Top of Materials provided

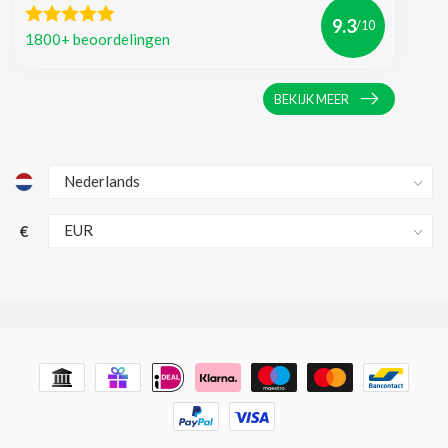
9.3
/10
1800+ beoordelingen
BEKIJK MEER
€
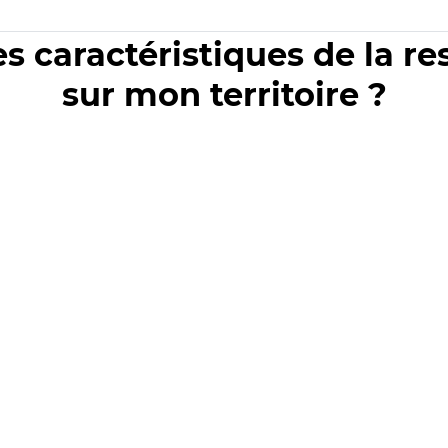
es caractéristiques de la r
sur mon territoire ?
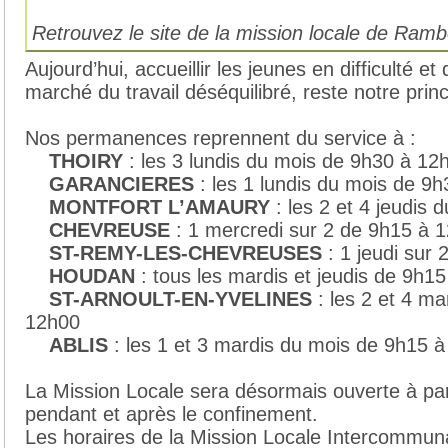
Retrouvez le site de la mission locale de Ramb
Aujourd’hui, accueillir les jeunes en difficulté et
marché du travail déséquilibré, reste notre princi
Nos permanences reprennent du service à :
THOIRY
: les 3 lundis du mois de 9h30 à 12
GARANCIERES
: les 1 lundis du mois de 9
MONTFORT L’AMAURY
: les 2 et 4 jeudis
CHEVREUSE
: 1 mercredi sur 2 de 9h15 à 
ST-REMY-LES-CHEVREUSES
: 1 jeudi sur
HOUDAN
: tous les mardis et jeudis de 9h1
ST-ARNOULT-EN-YVELINES
: les 2 et 4 m
12h00
ABLIS
: les 1 et 3 mardis du mois de 9h15 
La Mission Locale sera désormais ouverte à par
pendant et après le confinement.
Les horaires de la Mission Locale Intercommuna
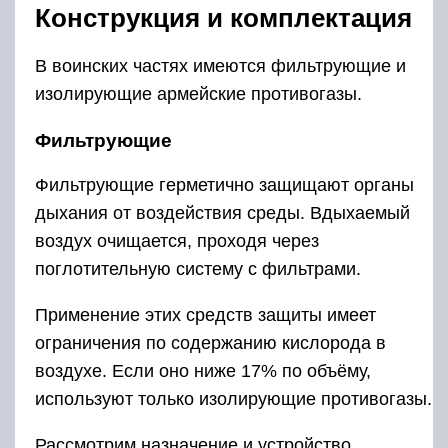
Конструкция и комплектация
В воинских частях имеются фильтрующие и
изолирующие армейские противогазы.
Фильтрующие
Фильтрующие герметично защищают органы
дыхания от воздействия среды. Вдыхаемый
воздух очищается, проходя через
поглотительную систему с фильтрами.
Применение этих средств защиты имеет
ограничения по содержанию кислорода в
воздухе. Если оно ниже 17% по объёму,
используют только изолирующие противогазы.
Рассмотрим назначение и устройство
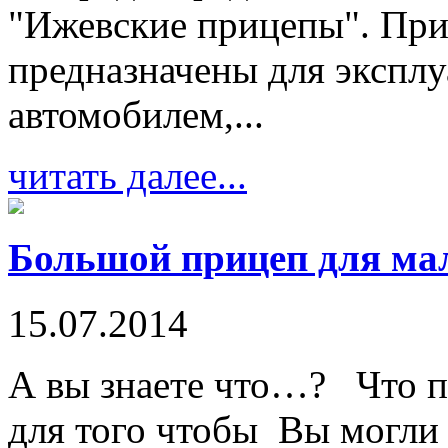
"Ижевские прицепы". При
предназначены для эксплу
автомобилем,...
читать далее...
Большой прицеп для мал
15.07.2014
А вы знаете что…? Что пр
для того чтобы Вы могли 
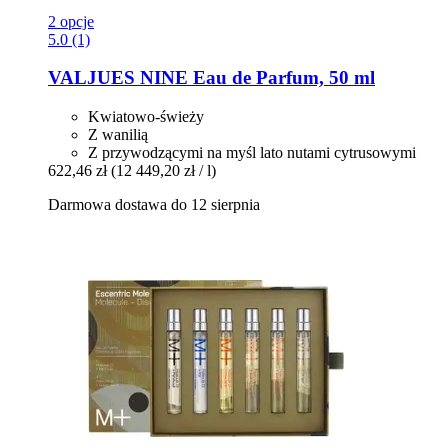
2 opcje
5.0 (1)
VALJUES
NINE Eau de Parfum, 50 ml
Kwiatowo-świeży
Z wanilią
Z przywodzącymi na myśl lato nutami cytrusowymi
622,46 zł
(12 449,20 zł / l)
Darmowa dostawa do 12 sierpnia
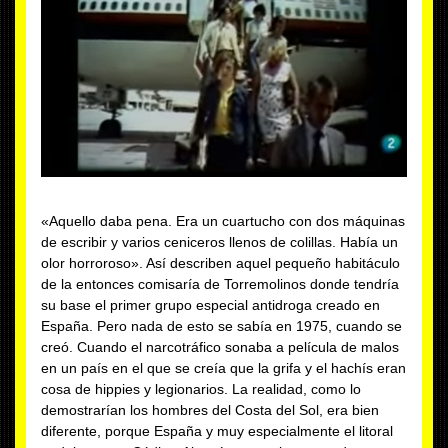
«Aquello daba pena. Era un cuartucho con dos máquinas
de escribir y varios ceniceros llenos de colillas. Había un
olor horroroso». Así describen aquel pequeño habitáculo
de la entonces comisaría de Torremolinos donde tendría
su base el primer grupo especial antidroga creado en
España. Pero nada de esto se sabía en 1975, cuando se
creó. Cuando el narcotráfico sonaba a película de malos
en un país en el que se creía que la grifa y el hachís eran
cosa de hippies y legionarios. La realidad, como lo
demostrarían los hombres del Costa del Sol, era bien
diferente, porque España y muy especialmente el litoral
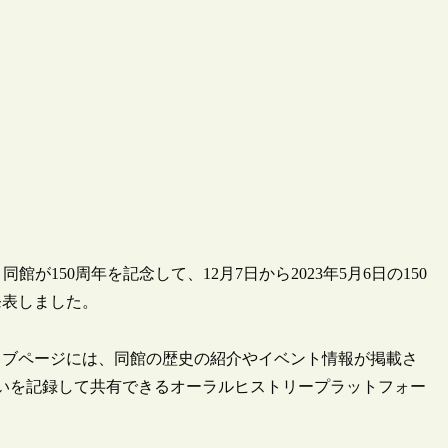
館が150周年を記念して、12月7日から2023年5月6日の150
発表しました。
設ウェブページには、同館の歴史の紹介やイベント情報が掲載さ
思いを記録して共有できるオーラルヒストリープラットフォー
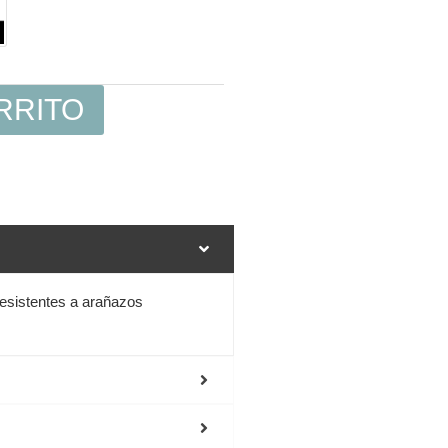
RRITO
resistentes a arañazos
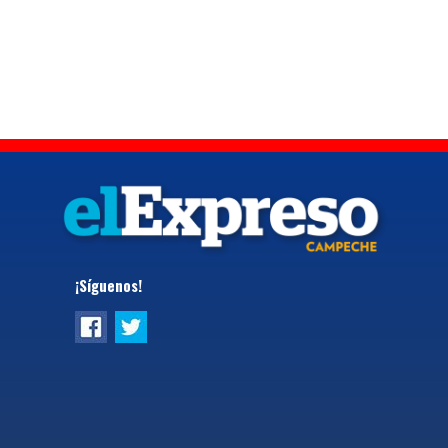
¡Síguenos!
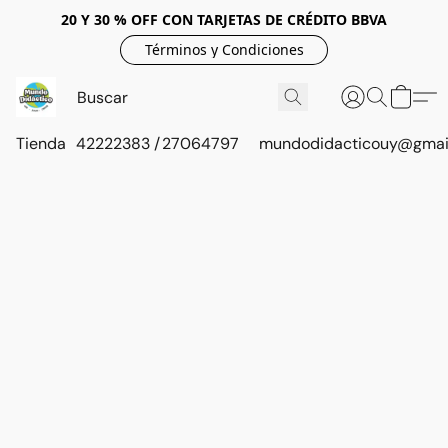
20 Y 30 % OFF CON TARJETAS DE CRÉDITO BBVA
Términos y Condiciones
Tienda
42222383 / 27064797
mundodidacticouy@gmai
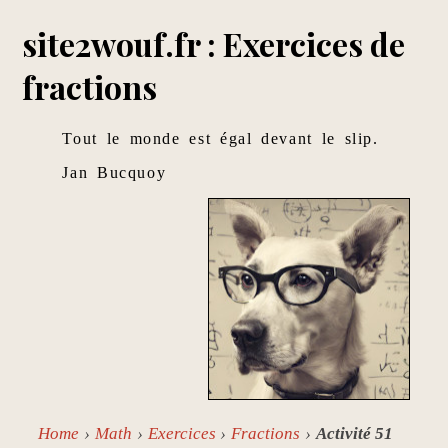
site2wouf.fr : Exercices de
fractions
Tout le monde est égal devant le slip.
Jan Bucquoy
Home
Math
Exercices
Fractions
Activité 51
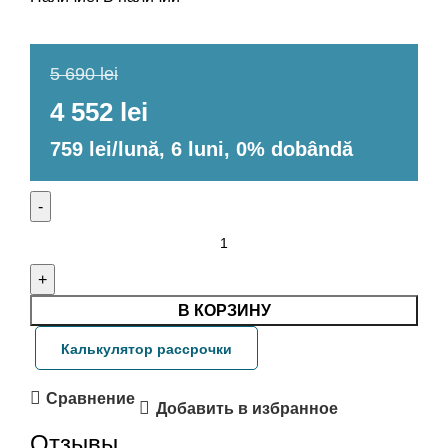
5 690 lei
4 552 lei
759 lei/lună, 6 luni, 0% dobândă
В КОРЗИНУ
Калькулятор рассрочки
Сравнение
Добавить в избранное
Отзывы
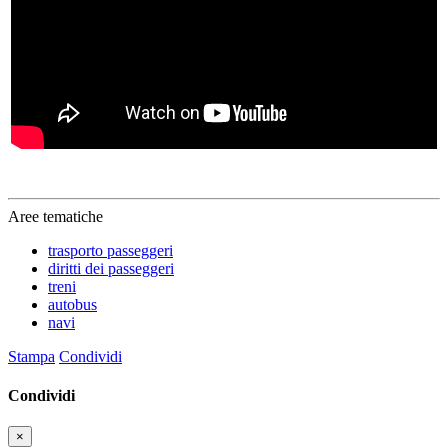
Aree tematiche
trasporto passeggeri
diritti dei passeggeri
treni
autobus
navi
Stampa
Condividi
Condividi
×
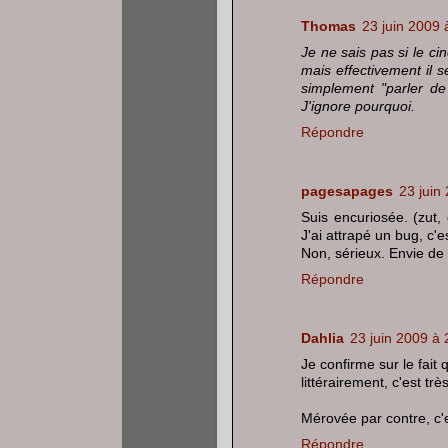
Thomas
23 juin 2009 
Je ne sais pas si le cin
mais effectivement il 
simplement "parler de
J'ignore pourquoi.
Répondre
pagesapages
23 juin
Suis encuriosée. (zut,
J'ai attrapé un bug, c'e
Non, sérieux. Envie de f
Répondre
Dahlia
23 juin 2009 à 
Je confirme sur le fait
littérairement, c'est tr
Mérovée par contre, c'es
Répondre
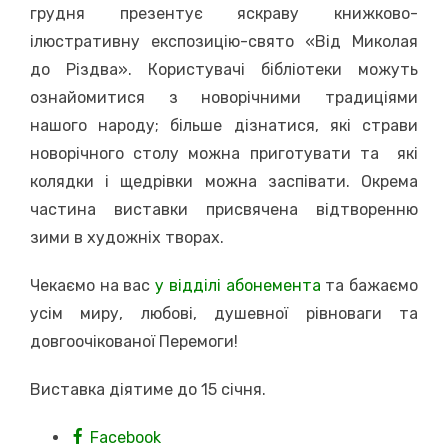
грудня презентує яскраву книжково-
ілюстративну експозицію-свято «Від Миколая
до Різдва». Користувачі бібліотеки можуть
ознайомитися з новорічними традиціями
нашого народу; більше дізнатися, які страви
новорічного столу можна приготувати та які
колядки і щедрівки можна заспівати. Окрема
частина виставки присвячена відтворенню
зими в художніх творах.
Чекаємо на вас
у відділі абонемента
та бажаємо
усім миру, любові, душевної рівноваги та
довгоочікованої Перемоги!
Виставка діятиме до 15 січня.
Facebook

Bottom of Materials provided

Transcribe the full listing exactly, but keep every image out of it.

9.3
/10
1800+ beoordelingen
BEKIJK MEER
€
es caractéristiques de la r
sur mon territoire ?
Retrouvez le site de la mission locale de Ramb
Aujourd’hui, accueillir les jeunes en difficulté et
marché du travail déséquilibré, reste notre princi
Nos permanences reprennent du service à :
THOIRY
: les 3 lundis du mois de 9h30 à 12
GARANCIERES
: les 1 lundis du mois de 9
MONTFORT L’AMAURY
: les 2 et 4 jeudis
CHEVREUSE
: 1 mercredi sur 2 de 9h15 à 
ST-REMY-LES-CHEVREUSES
: 1 jeudi sur
HOUDAN
: tous les mardis et jeudis de 9h1
ST-ARNOULT-EN-YVELINES
: les 2 et 4 m
12h00
ABLIS
: les 1 et 3 mardis du mois de 9h15 
La Mission Locale sera désormais ouverte à par
pendant et après le confinement.
Les horaires de la Mission Locale Intercommuna
Конструкция и комплектация
В воинских частях имеются фильтрующие и
изолирующие армейские противогазы.
Фильтрующие
Фильтрующие герметично защищают органы
дыхания от воздействия среды. Вдыхаемый
воздух очищается, проходя через
поглотительную систему с фильтрами.
Применение этих средств защиты имеет
ограничения по содержанию кислорода в
воздухе. Если оно ниже 17% по объёму,
используют только изолирующие противогазы.
Рассмотрим назначение и устройство
"Ижевские прицепы". При
предназначены для эксплу
автомобилем,...
читать далее...
Большой прицеп для мал
15.07.2014
А вы знаете что…? Что пр
для того чтобы Вы могли 
2 opcje
5.0 (1)
VALJUES
NINE Eau de Parfum, 50 ml
Kwiatowo-świeży
Z wanilią
Z przywodzącymi na myśl lato nutami cytrusowymi
622,46 zł
(12 449,20 zł / l)
Darmowa dostawa do 12 sierpnia
«Aquello daba pena. Era un cuartucho con dos máquinas
de escribir y varios ceniceros llenos de colillas. Había un
olor horroroso». Así describen aquel pequeño habitáculo
de la entonces comisaría de Torremolinos donde tendría
su base el primer grupo especial antidroga creado en
España. Pero nada de esto se sabía en 1975, cuando se
creó. Cuando el narcotráfico sonaba a película de malos
en un país en el que se creía que la grifa y el hachís eran
cosa de hippies y legionarios. La realidad, como lo
demostrarían los hombres del Costa del Sol, era bien
diferente, porque España y muy especialmente el litoral
館が150周年を記念して、12月7日から2023年5月6日の150
発表しました。
設ウェブページには、同館の歴史の紹介やイベント情報が掲載さ
思いを記録して共有できるオーラルヒストリープラットフォー
RRITO
resistentes a arañazos
¡Síguenos!
20 Y 30 % OFF CON TARJETAS DE CRÉDITO BBVA
Términos y Condiciones
Tienda
42222383 / 27064797
mundodidacticouy@gmai
site2wouf.fr : Exercices de
fractions
Tout le monde est égal devant le slip.
Jan Bucquoy
Home
Math
Exercices
Fractions
Activité 51
5 690 lei
4 552 lei
759 lei/lună, 6 luni, 0% dobândă
В КОРЗИНУ
Калькулятор рассрочки
Сравнение
Добавить в избранное
Отзывы
Aree tematiche
trasporto passeggeri
diritti dei passeggeri
treni
autobus
navi
Stampa
Condividi
Condividi
×
Thomas
23 juin 2009 
Je ne sais pas si le cin
mais effectivement il 
simplement "parler de
J'ignore pourquoi.
Répondre
pagesapages
23 juin
Suis encuriosée. (zut,
J'ai attrapé un bug, c'e
Non, sérieux. Envie de f
Répondre
Dahlia
23 juin 2009 à 
Je confirme sur le fait
littérairement, c'est tr
Mérovée par contre, c'es
Répondre
грудня презентує яскраву книжково-
ілюстративну експозицію-свято «Від Миколая
до Різдва». Користувачі бібліотеки можуть
ознайомитися з новорічними традиціями
нашого народу; більше дізнатися, які страви
новорічного столу можна приготувати та які
колядки і щедрівки можна заспівати. Окрема
частина виставки присвячена відтворенню
зими в художніх творах.
Чекаємо на вас
у відділі абонемента
та бажаємо
усім миру, любові, душевної рівноваги та
довгоочікованої Перемоги!
Виставка діятиме до 15 січня.
Facebook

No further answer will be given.